On the combinatorics of sparsification
Department of Mathematic and Computer science, University of Southern Denmark, Campusvej 55, DK-5230 Odense M, Denmark
Algorithms for Molecular Biology 2012, 7:28 doi:10.1186/1748-7188-7-28Published: 22 October 2012
We study the sparsification of dynamic programming based on folding algorithms of RNA structures. Sparsification is a method that improves significantly the computation of minimum free energy (mfe) RNA structures.

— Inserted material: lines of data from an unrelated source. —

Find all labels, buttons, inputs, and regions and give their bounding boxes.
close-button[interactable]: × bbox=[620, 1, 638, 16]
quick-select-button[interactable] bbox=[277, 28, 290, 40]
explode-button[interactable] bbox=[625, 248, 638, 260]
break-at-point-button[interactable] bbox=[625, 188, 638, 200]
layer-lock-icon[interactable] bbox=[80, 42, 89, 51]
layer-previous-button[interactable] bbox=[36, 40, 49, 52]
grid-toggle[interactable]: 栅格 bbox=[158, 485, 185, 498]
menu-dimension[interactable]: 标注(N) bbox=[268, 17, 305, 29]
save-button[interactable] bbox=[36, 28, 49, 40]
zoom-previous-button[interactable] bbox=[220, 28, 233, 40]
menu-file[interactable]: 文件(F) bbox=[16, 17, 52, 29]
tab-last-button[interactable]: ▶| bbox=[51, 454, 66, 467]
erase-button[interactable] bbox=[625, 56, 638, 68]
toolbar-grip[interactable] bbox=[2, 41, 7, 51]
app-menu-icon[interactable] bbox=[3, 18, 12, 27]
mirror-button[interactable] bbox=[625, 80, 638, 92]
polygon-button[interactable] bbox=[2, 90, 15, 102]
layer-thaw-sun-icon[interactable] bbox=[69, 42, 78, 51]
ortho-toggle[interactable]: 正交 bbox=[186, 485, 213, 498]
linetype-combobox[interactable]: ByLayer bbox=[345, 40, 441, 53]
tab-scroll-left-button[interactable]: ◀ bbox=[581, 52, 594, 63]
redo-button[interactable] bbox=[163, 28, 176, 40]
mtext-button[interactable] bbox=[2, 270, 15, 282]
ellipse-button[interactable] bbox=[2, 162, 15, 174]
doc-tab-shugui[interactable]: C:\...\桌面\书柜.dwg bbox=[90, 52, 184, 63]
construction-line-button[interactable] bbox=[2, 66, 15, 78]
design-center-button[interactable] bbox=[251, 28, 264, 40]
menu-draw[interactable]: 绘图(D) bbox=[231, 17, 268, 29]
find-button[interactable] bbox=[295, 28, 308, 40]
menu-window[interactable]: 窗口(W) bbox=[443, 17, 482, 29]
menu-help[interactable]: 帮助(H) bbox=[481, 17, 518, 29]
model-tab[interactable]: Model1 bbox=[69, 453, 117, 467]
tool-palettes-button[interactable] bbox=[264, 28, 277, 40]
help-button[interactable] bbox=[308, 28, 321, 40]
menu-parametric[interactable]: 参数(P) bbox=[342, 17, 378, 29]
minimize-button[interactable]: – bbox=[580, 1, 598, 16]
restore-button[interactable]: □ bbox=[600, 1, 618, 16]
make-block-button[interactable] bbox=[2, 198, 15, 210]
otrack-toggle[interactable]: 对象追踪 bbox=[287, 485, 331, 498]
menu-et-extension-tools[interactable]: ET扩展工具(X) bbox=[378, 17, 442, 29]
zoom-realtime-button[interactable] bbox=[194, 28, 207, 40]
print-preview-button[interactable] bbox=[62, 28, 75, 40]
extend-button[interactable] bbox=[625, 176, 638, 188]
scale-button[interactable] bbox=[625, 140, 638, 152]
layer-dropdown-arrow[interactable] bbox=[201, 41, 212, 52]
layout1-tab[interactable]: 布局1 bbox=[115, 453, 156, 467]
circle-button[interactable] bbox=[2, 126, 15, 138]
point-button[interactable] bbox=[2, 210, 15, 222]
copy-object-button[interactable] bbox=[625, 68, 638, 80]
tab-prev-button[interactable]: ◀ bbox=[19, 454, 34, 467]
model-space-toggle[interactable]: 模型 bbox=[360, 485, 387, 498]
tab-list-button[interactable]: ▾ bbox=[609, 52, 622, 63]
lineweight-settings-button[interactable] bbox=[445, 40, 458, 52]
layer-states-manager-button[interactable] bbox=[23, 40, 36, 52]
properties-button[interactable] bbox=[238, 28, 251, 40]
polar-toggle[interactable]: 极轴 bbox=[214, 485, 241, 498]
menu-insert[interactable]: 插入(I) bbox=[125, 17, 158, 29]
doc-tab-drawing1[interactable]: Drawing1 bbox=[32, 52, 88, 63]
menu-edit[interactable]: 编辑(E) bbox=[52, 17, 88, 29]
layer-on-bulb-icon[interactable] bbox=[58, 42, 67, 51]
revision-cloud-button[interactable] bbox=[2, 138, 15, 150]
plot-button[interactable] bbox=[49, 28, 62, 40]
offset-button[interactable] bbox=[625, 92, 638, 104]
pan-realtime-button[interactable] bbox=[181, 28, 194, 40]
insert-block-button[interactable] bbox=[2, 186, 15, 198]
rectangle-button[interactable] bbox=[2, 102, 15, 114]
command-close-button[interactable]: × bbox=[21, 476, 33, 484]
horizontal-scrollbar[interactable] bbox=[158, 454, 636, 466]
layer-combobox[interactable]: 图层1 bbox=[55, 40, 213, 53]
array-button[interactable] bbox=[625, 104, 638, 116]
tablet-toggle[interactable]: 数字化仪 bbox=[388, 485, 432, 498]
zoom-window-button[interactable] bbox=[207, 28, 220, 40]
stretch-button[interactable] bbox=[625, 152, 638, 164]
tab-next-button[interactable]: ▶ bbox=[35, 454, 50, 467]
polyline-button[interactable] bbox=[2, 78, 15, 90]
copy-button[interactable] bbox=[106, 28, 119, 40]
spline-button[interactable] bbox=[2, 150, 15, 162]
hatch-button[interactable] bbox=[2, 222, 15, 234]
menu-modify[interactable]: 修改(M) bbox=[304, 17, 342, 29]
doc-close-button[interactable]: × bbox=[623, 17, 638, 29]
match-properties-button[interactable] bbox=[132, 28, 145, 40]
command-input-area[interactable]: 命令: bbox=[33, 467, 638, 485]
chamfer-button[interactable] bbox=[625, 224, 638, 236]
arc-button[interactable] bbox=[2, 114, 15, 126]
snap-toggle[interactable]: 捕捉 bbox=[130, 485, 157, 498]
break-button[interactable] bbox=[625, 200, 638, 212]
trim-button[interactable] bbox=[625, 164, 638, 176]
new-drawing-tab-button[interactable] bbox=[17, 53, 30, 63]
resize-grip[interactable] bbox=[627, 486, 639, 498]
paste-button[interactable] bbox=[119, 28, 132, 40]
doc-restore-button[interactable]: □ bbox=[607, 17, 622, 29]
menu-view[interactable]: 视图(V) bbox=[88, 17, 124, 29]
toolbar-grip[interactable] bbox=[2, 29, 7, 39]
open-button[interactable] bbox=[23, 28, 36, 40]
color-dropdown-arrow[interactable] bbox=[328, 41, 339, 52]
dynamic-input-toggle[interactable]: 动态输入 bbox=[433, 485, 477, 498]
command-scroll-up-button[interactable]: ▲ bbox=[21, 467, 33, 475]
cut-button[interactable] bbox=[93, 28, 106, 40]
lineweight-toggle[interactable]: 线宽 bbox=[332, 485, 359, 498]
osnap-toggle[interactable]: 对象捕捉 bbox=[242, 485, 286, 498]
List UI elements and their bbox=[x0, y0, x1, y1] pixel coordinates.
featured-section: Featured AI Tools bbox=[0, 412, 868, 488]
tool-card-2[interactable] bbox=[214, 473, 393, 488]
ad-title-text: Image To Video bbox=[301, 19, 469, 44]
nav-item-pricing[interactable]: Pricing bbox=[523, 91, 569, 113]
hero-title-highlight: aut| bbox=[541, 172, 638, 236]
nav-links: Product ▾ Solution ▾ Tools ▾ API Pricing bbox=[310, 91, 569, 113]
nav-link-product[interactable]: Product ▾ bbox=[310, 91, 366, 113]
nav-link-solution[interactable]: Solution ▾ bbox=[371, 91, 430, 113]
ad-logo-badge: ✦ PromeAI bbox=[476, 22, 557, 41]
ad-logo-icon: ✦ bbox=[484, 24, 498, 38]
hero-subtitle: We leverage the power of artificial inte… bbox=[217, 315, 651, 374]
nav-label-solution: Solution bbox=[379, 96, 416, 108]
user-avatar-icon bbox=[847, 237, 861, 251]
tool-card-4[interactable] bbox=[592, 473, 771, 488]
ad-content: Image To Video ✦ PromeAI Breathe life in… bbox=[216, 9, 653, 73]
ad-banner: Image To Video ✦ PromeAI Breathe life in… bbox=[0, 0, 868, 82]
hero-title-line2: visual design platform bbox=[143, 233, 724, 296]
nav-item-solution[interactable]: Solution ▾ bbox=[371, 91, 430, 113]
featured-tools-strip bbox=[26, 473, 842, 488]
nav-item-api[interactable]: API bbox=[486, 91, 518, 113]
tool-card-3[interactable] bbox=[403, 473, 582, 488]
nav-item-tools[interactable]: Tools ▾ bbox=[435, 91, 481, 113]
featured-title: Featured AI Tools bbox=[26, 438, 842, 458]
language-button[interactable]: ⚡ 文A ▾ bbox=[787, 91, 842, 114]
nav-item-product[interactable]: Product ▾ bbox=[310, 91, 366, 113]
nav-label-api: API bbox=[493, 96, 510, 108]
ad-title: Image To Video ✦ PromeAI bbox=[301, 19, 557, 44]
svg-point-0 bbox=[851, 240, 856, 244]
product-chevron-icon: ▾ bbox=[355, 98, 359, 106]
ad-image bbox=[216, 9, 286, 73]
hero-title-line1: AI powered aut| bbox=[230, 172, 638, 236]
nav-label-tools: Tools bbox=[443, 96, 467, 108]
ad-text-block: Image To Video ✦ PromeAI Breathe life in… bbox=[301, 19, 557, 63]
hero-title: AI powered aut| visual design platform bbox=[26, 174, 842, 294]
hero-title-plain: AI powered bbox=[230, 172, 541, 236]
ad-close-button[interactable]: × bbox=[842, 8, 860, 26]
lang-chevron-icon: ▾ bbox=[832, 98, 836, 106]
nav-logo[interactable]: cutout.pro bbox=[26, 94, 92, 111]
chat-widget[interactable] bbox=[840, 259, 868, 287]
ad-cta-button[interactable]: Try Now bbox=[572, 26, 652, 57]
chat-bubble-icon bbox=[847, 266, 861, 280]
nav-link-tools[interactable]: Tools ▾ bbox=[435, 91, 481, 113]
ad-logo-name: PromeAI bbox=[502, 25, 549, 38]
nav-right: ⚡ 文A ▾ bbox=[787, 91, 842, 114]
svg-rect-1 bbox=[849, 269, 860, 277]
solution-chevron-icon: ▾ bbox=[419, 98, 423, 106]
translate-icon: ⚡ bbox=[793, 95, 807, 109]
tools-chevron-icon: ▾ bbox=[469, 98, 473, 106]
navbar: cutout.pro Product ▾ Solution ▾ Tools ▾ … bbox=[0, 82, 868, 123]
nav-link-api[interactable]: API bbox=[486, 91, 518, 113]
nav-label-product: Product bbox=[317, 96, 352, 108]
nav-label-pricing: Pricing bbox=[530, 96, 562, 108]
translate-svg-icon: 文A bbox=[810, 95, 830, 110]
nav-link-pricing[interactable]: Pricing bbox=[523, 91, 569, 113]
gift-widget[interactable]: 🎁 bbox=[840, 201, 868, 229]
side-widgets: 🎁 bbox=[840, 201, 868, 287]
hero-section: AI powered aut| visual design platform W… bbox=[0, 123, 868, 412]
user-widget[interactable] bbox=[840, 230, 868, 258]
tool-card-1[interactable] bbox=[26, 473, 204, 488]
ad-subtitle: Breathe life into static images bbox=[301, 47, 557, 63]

We provide a quantitative analysis of the sparsification of a particular decomposition rule, Λ∗. This rule splits an interval of RNA secondary and pseudoknot structures of fixed topological genus. Key for quantifying sparsifications is the size of the so called candidate sets. Here we assume mfe-structures to be specifically distributed (see Assumption 1) within arbitrary and irreducible RNA secondary and pseudoknot structures of fixed topological genus. We then present a combinatorial framework which allows by means of probabilities of irreducible sub-structures to obtain the expectation of the Λ∗-candidate set w.r.t. a uniformly random input sequence. We compute these expectations for arc-based energy models via energy-filtered generating functions (GF) in case of RNA secondary structures as well as RNA pseudoknot structures. Furthermore, for RNA secondary structures we also analyze a simplified loop-based energy model. Our combinatorial analysis is then compared to the expected number of Λ∗-candidates obtained from the folding mfe-structures. In case of the mfe-folding of RNA secondary structures with a simplified loop-based energy model our results imply that sparsification provides a significant, constant improvement of 91% (theory) to be compared to an 96% (experimental, simplified arc-based model) reduction. However, we do not observe a linear factor improvement. Finally, in case of the “full” loop-energy model we can report a reduction of 98% (experiment).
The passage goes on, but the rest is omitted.